Saving for retirement poses some unique challenges: How are you supposed to prioritize retirement savings against the long list of more immediate goals? How are you supposed to find the motivation to prepare for something that’s decades away? How can you quantify the amount you will need to save when you have no idea what your future will look like? The good news is that you can boost your retirement savings by practicing the same good money habits that apply to smaller savings goals.
Savings thrive when they have long stretches of uninterrupted time in which to accumulate and compound, so it’s in your best interest to eliminate any obstacles that threaten those ideal saving conditions. Focus on paying off any high-interest debt—you know, the kind that sucks up money that could otherwise be going toward your goals. Eliminating roadblocks also means having a healthy emergency fund in place, so that your savings progress doesn’t get wiped out by an unexpected job loss (a good starting point is three months’ worth of expenses).
So your emergency fund is set up and your debt-management plan is in place—now is a great time to see if there are ways to automate your savings at work and at home. Can your employer automatically deduct your retirement contributions from your paycheck? Can you set up your online banking system to regularly transfer a certain amount to your savings account? Look for ways to make the act of saving easier, more consistent and less time-consuming.

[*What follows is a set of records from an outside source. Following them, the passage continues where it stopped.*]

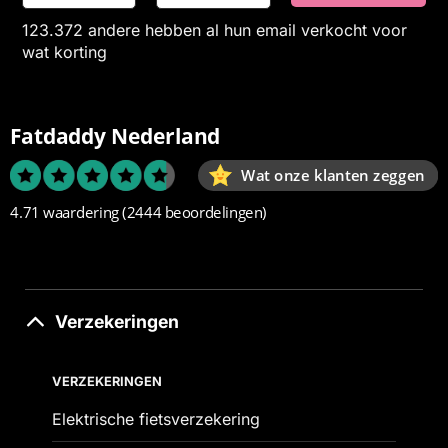
123.372 andere hebben al hun email verkocht voor
wat korting
Fatdaddy Nederland
Wat onze klanten zeggen
4.71 waardering
(2444 beoordelingen)
Verzekeringen
VERZEKERINGEN
Elektrische fietsverzekering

Increase Savings Along With Income
As your income increases, increase the amount you contribute to your savings goals. It’s very easy to slip into a slightly larger lifestyle after a raise. It’s equally easy to treat unexpected income as “extra money,” whether it’s a bonus at work or $20 in a birthday card from Grandma. There’s nothing wrong with rewarding yourself from time to time, but limiting your living expenses—even in times where you don’t have to—will free up more resources for your long-term savings goals. More importantly, you’ll be better prepared should your income levels take a hit. Allow your savings to scale up with your income, but don’t let your expenses scale up along with them!